Adrian de la Garza
> I need to replace some values of a variable that meet certain
> conditions. Although I know it's not possible to make
> direct references
> to rows using the -replace- command, this is what I want to do:
>
> replace status = status[`j'] if status[`j'] == "NM" |
> status[`j'] == "W"
> in `i'
This is perfectly legal, in itself, so long as the local
macro makes sense in this context, i.e. depending on
what local macro j contains.

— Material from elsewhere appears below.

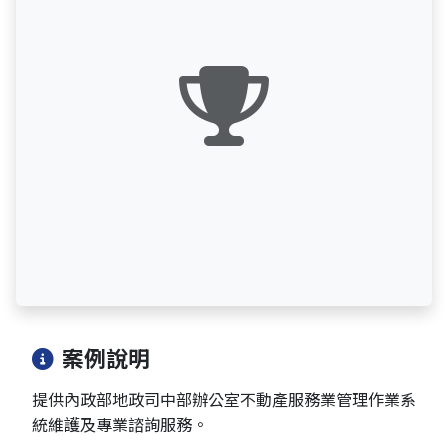
案例說明
提供內政部地政司中部辦公室不動產服務業管理作業系
統維護及專業諮詢服務。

However, it's not a form
that seems needed very often.
> I tried to use a local variable to avoid using status[`j'] in the
> command line but it didn't work. Like this:
>
> local sta = status[`j']
> replace status = "`sta'" if
> status[`j']=="NM"|status[`j']=="W" in `i'
No, this just puts the _text_ in that position, not the _value_.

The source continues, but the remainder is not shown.